2019年6月23日、ヨドバシカメラ マルチメディアAkibaで筆者が撮影。

これは、ゆでたまご氏の漫画『キン肉マン』(の登場人物である、キン肉マンと運命の王子たち)のフィギュアの写真がプリントされたエレベーターのドアを撮影したものです。

2019年6月23日、ヨドバシカメラ マルチメディアAkibaで筆者が撮影。手前がキン肉マンで、後ろの5人が運命の王子(左から、スーパーフェニックス、ビッグボディ、ゼブラ、ソルジャー、マリポーサ)。

売場での写真撮影を許可することについて、記事ではこのように書いています。

個人が撮影した写真がタイムライン上を飛び交う時代において、撮影を禁止している小売企業の店内風景はSNS上にほとんど現れません。これに対し、ヨドバシカメラやダイソーのように撮影を許可している企業は、顧客の自発的な発信を通じて売場の魅力が拡散される仕組みになっていると言えます。
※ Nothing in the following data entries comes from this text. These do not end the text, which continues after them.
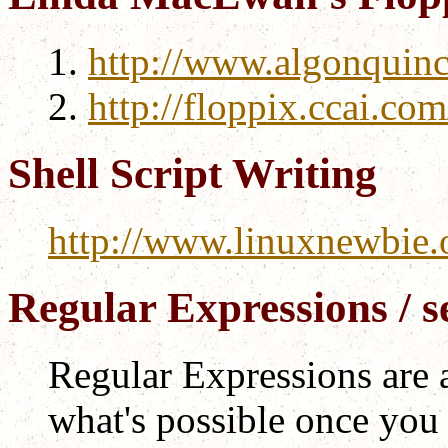
http://www.algonquin
http://floppix.ccai.com
Shell Script Writing
http://www.linuxnewbie.o
Regular Expressions / se
Regular Expressions are 
what's possible once you 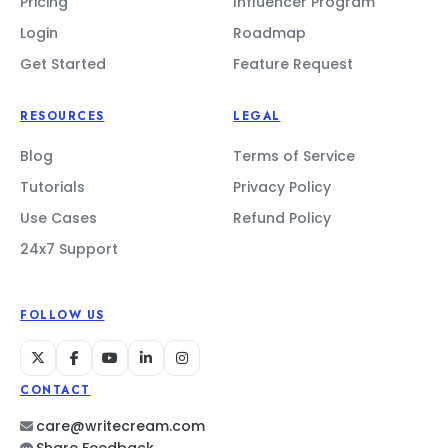
Pricing
Influencer Program
Login
Roadmap
Get Started
Feature Request
RESOURCES
LEGAL
Blog
Terms of Service
Tutorials
Privacy Policy
Use Cases
Refund Policy
24x7 Support
FOLLOW US
CONTACT
care@writecream.com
これは、売場を情報発信の起点として機能させる発想でもあり、オンラインとオフラインの壁をなくそうとする同社の思想とも整合しています。

鈴木雄高「ネットと店舗を統合するヨドバシカメラのEC戦略ーー競争力の源泉」(ecAction,2026年2月11日公開)

先ほど、ヨドバシカメラの売上に占めるEC比率は30%近いと書きましたが、ヤマダホールディングスやビックカメラ(単体)が10%強であることを踏まえると、その高さが群を抜いていることがわかります。

このご時世、送料無料で届けてくれることには凄みすら感じます。

同社は自社のドライバーが配達しているのですが、配送ルートの最適化アルゴリズムをつくるためにエンジニアがドライバーの運転するトラックに同乗するということまでしており、そうした地道な作りこみと試行錯誤の連続の上に、超高品質のサービスが成立しているのだと思います。

ヨドバシ・ドット・コムで110円の消しゴムを注文する場面。
配達料が無料、ポイント還元率が10%(11ポイント)であることがわかります。

色々と書きましたが、ヨドバシカメラの取り組みについて、詳しくは、ecActionで公開された「ネットと店舗を統合するヨドバシカメラのEC戦略ーー競争力の源泉」を読んでみてください。


(編集後記)
2月の今、インフルエンザが流行っています。市川市内の学校では学級閉鎖になるクラスが目立っているようです。手洗い、うがい、加湿、換気などで、徹底的に予防したいですね。
皆様も、どうぞご自愛ください。